• **WHAT IS NEEDED**: Identify every line in the records below that contains the word "Cares", and reproduce each one.

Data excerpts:
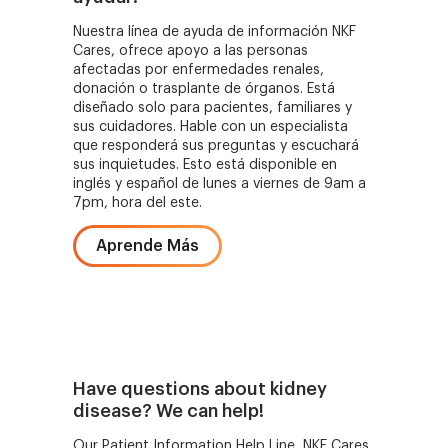
Nuestra línea de ayuda de información NKF
Cares, ofrece apoyo a las personas
afectadas por enfermedades renales,
donación o trasplante de órganos. Está
diseñado solo para pacientes, familiares y
sus cuidadores. Hable con un especialista
que responderá sus preguntas y escuchará
sus inquietudes. Esto está disponible en
inglés y español de lunes a viernes de 9am a
7pm, hora del este.
Aprende Más
Have questions about kidney
disease? We can help!
Our Patient Information Help Line, NKF Cares,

• **SOLUTION TO THIS PROBLEM**:
Cares, ofrece apoyo a las personas
Our Patient Information Help Line, NKF Cares,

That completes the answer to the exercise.